__Work order__: An exact transcription of the entries is required, with no images included.

__Source records__:
⁂
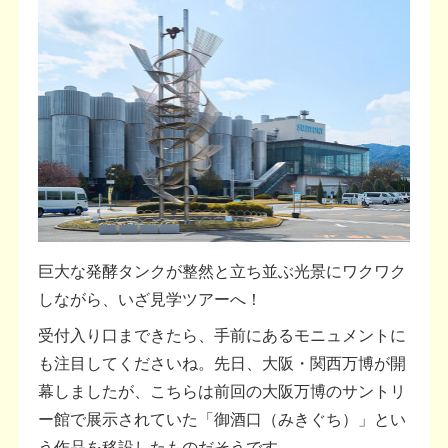
巨大な発酵タンクが整然と立ち並ぶ光景にワクワク
しながら、いざ見学ツアーへ！
受付入り口まできたら、手前にあるモニュメントに
も注目してくださいね。先日、大阪・関西万博が開
幕しましたが、こちらは前回の大阪万博のサントリ
ー館で展示されていた「御酒口（みきぐち）」とい
う作品を移設したものだそうです。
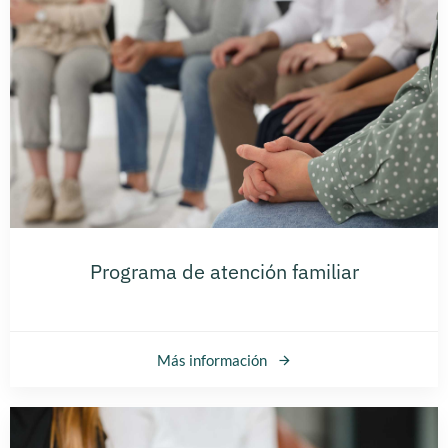
Programa de atención familiar
Más información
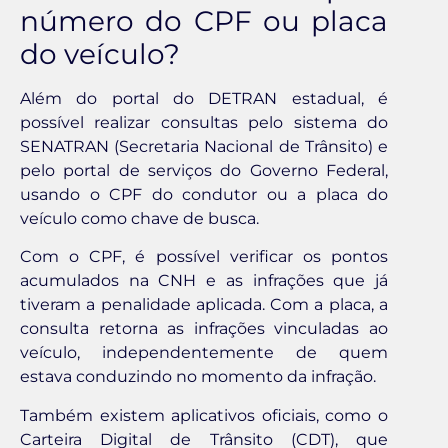
número do CPF ou placa
do veículo?
Além do portal do DETRAN estadual, é
possível realizar consultas pelo sistema do
SENATRAN (Secretaria Nacional de Trânsito) e
pelo portal de serviços do Governo Federal,
usando o CPF do condutor ou a placa do
veículo como chave de busca.
Com o CPF, é possível verificar os pontos
acumulados na CNH e as infrações que já
tiveram a penalidade aplicada. Com a placa, a
consulta retorna as infrações vinculadas ao
veículo, independentemente de quem
estava conduzindo no momento da infração.
Também existem aplicativos oficiais, como o
Carteira Digital de Trânsito (CDT), que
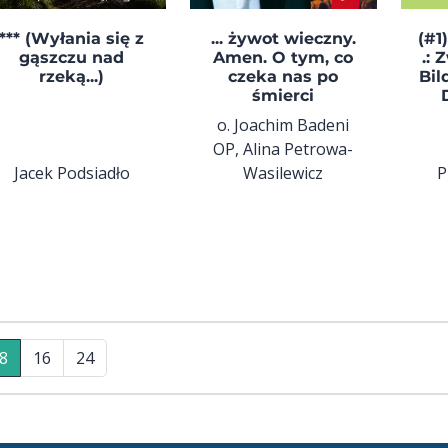
*** (Wyłania się z
... żywot wieczny.
(#1)
gąszczu nad
Amen. O tym, co
.: 
rzeką...)
czeka nas po
Bil
śmierci
o. Joachim Badeni
OP, Alina Petrowa-
Jacek Podsiadło
Wasilewicz
P
8
16
24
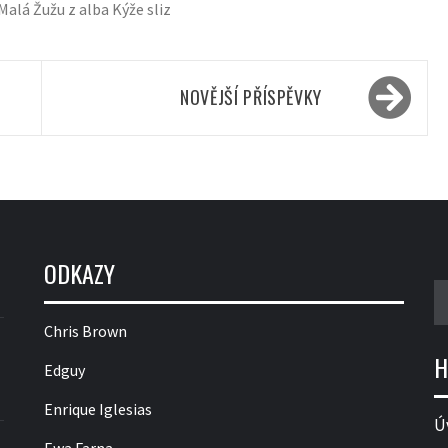
Malá Žužu z alba Kýže sliz
NOVĚJŠÍ PŘÍSPĚVKY
ODKAZY
V
Chris Brown
H
Edguy
Enrique Iglesias
Ú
⁂
__Output__:
巨大な発酵タンクが整然と立ち並ぶ光景にワクワク
しながら、いざ見学ツアーへ！
受付入り口まできたら、手前にあるモニュメントに
も注目してくださいね。先日、大阪・関西万博が開
幕しましたが、こちらは前回の大阪万博のサントリ
ー館で展示されていた「御酒口（みきぐち）」とい
う作品を移設したものだそうです。
Programa de atención familiar
Más información
número do CPF ou placa
do veículo?
Além do portal do DETRAN estadual, é
possível realizar consultas pelo sistema do
SENATRAN (Secretaria Nacional de Trânsito) e
pelo portal de serviços do Governo Federal,
usando o CPF do condutor ou a placa do
veículo como chave de busca.
Com o CPF, é possível verificar os pontos
acumulados na CNH e as infrações que já
tiveram a penalidade aplicada. Com a placa, a
consulta retorna as infrações vinculadas ao
veículo, independentemente de quem
estava conduzindo no momento da infração.
Também existem aplicativos oficiais, como o
Carteira Digital de Trânsito (CDT), que
*** (Wyłania się z
... żywot wieczny.
(#1)
gąszczu nad
Amen. O tym, co
.: 
rzeką...)
czeka nas po
Bil
śmierci
o. Joachim Badeni
OP, Alina Petrowa-
Jacek Podsiadło
Wasilewicz
P
8
16
24
Malá Žužu z alba Kýže sliz
NOVĚJŠÍ PŘÍSPĚVKY
ODKAZY
V
Chris Brown
H
Edguy
Enrique Iglesias
Ú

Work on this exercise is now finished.